REQUIRED WORK: Go through the records below and copy out every line that contains the word "Ibaraki".

==== MATERIAL FOR THE TASK ====

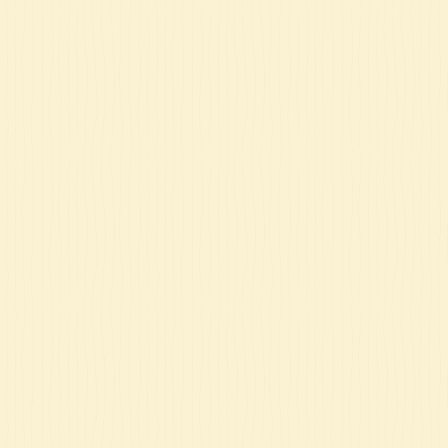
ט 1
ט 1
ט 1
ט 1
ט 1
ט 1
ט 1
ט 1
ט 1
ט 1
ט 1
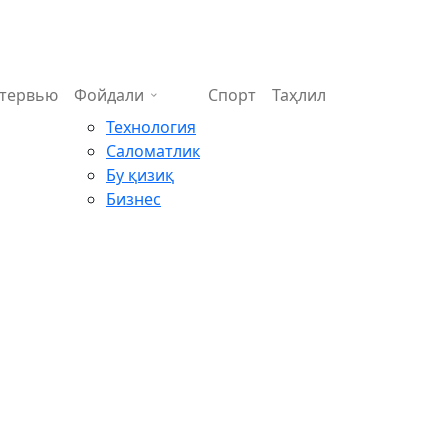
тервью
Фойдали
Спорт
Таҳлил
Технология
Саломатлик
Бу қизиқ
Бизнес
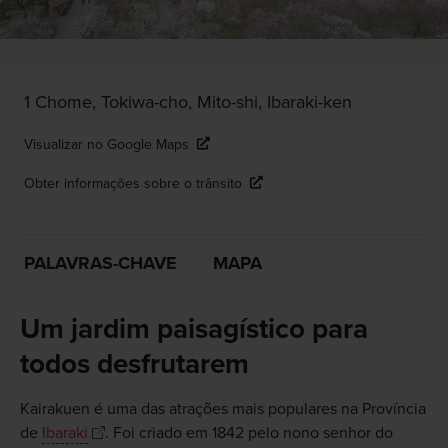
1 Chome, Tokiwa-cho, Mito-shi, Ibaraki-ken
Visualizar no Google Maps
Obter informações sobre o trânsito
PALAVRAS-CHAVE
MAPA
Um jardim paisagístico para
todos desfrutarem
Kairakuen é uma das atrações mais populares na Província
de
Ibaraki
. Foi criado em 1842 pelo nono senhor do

====

EXERCISE RESULT:
1 Chome, Tokiwa-cho, Mito-shi, Ibaraki-ken
Ibaraki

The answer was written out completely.